> What to work on: Go through the entries below and count the lines where the word "Total" appears; give only the count.

Entries taken from a collection
----

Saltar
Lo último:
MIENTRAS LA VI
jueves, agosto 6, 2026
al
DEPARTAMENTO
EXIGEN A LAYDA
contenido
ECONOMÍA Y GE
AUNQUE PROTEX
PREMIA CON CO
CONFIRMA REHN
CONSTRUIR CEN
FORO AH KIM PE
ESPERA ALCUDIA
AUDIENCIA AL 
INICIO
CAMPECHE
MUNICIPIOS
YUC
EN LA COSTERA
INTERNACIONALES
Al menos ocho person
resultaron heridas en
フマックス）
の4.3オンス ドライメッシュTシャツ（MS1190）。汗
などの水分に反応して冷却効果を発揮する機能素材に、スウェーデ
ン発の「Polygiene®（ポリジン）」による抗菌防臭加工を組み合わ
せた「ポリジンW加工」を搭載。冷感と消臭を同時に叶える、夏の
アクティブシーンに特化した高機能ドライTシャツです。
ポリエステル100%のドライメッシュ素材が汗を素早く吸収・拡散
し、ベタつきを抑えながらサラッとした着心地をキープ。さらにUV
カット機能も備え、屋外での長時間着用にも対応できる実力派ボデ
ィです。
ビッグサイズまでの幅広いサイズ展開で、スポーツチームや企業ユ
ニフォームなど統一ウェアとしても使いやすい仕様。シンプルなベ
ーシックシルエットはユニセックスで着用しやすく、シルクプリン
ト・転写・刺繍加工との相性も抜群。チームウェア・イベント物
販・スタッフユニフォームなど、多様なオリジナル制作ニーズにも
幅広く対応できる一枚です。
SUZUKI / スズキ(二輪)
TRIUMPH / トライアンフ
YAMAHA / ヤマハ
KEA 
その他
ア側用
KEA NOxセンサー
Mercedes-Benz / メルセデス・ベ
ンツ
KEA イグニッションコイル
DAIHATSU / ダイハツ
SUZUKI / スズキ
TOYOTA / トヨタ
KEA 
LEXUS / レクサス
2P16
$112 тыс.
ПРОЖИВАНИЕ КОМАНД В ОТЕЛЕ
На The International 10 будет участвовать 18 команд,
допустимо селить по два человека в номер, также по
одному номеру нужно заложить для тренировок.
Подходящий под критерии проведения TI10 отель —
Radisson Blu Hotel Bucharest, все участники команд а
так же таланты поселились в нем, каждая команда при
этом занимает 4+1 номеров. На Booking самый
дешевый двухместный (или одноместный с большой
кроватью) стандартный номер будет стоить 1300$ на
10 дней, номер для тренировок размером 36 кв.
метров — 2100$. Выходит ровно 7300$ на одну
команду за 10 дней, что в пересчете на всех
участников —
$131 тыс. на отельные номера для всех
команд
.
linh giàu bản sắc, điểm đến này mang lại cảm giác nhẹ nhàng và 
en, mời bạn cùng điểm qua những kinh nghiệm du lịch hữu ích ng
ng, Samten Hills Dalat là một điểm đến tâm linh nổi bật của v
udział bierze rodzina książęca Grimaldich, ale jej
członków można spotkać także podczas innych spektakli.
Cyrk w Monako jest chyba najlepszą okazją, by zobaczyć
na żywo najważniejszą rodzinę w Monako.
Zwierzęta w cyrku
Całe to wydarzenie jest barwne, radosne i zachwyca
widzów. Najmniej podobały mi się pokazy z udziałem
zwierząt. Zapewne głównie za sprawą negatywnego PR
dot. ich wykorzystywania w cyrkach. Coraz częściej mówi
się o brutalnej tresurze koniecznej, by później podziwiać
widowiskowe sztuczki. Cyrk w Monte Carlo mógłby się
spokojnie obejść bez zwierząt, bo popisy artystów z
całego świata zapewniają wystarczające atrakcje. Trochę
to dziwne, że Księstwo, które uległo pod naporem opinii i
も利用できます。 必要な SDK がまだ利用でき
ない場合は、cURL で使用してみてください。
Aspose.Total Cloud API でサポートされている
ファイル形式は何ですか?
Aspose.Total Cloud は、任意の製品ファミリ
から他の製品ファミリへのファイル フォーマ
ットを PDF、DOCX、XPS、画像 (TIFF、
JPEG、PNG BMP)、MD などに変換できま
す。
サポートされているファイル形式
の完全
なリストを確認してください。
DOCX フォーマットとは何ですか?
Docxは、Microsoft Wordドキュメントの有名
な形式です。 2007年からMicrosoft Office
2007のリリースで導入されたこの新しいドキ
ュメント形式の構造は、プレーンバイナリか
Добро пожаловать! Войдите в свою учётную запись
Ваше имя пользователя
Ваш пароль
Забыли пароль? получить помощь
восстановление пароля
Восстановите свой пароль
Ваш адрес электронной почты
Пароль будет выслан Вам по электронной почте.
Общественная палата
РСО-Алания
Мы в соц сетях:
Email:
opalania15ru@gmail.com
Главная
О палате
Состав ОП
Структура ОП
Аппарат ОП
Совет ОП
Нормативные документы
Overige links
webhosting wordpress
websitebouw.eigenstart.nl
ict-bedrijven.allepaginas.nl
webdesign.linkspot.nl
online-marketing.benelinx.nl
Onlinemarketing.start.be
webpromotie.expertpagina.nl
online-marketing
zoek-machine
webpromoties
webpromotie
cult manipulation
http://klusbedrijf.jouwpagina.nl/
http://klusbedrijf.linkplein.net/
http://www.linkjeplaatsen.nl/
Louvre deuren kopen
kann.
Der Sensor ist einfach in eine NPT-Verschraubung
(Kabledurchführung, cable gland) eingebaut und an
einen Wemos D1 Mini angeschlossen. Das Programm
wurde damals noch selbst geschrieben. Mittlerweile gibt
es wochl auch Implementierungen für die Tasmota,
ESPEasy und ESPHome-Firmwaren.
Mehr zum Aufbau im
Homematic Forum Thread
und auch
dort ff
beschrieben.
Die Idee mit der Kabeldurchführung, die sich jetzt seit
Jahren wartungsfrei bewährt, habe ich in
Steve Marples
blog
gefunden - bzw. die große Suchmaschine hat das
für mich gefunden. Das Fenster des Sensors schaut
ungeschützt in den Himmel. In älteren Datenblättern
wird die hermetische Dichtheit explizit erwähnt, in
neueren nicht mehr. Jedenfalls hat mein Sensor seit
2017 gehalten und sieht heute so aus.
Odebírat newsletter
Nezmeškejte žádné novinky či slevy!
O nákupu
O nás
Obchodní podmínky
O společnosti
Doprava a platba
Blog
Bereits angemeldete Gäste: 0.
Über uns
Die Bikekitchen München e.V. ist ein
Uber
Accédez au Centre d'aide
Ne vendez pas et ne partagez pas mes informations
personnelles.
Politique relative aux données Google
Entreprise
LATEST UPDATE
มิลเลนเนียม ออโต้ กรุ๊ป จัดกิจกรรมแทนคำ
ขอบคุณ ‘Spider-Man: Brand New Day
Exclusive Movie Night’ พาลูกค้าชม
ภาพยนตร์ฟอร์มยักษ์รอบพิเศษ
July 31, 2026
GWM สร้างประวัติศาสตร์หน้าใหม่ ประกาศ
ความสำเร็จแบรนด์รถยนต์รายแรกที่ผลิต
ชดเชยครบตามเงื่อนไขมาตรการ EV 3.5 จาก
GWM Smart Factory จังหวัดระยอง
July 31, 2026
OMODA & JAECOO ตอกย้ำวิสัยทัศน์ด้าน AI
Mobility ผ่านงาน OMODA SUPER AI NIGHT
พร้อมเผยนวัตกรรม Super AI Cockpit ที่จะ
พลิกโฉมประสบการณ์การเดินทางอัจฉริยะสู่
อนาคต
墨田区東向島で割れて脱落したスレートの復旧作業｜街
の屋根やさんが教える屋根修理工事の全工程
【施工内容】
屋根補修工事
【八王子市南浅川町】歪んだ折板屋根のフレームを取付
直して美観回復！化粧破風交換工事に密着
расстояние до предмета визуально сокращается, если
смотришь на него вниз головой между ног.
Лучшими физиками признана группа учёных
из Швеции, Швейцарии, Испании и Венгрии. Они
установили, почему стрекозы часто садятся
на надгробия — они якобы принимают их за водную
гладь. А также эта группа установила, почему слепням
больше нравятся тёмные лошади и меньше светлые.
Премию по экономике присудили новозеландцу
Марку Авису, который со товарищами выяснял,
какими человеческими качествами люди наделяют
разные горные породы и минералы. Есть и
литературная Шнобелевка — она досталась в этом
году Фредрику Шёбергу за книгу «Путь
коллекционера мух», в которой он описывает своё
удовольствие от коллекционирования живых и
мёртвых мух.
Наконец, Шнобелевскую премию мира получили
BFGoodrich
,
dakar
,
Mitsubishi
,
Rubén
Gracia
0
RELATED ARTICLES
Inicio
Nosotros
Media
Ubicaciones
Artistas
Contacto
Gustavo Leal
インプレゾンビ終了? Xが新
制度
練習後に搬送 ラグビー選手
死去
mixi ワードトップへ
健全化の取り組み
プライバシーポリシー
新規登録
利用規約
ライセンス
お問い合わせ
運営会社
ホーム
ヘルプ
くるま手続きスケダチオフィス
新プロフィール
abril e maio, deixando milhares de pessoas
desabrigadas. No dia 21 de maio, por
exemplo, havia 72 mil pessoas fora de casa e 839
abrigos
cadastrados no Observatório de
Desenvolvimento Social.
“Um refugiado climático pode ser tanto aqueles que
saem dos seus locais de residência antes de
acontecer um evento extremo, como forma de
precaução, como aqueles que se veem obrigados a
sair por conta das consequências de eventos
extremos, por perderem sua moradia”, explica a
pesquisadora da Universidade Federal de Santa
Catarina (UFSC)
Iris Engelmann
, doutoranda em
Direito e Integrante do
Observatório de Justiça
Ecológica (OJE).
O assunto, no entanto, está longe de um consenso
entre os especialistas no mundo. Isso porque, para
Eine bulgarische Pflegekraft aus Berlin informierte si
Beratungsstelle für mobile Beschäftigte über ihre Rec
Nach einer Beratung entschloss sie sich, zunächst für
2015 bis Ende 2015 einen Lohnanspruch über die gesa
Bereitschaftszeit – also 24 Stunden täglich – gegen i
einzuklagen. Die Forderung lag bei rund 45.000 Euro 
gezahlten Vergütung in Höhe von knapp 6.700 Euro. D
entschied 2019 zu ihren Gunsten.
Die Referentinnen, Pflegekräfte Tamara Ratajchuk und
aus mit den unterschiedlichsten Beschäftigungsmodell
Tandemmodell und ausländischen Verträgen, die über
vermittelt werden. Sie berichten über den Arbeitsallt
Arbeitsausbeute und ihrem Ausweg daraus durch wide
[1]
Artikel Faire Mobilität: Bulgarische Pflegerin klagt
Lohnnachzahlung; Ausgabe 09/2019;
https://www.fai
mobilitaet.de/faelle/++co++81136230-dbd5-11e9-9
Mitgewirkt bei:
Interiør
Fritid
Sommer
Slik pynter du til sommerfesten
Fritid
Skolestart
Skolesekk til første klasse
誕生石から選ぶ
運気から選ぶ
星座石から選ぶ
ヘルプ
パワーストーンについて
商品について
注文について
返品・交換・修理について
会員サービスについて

----

> Solved exercise: 2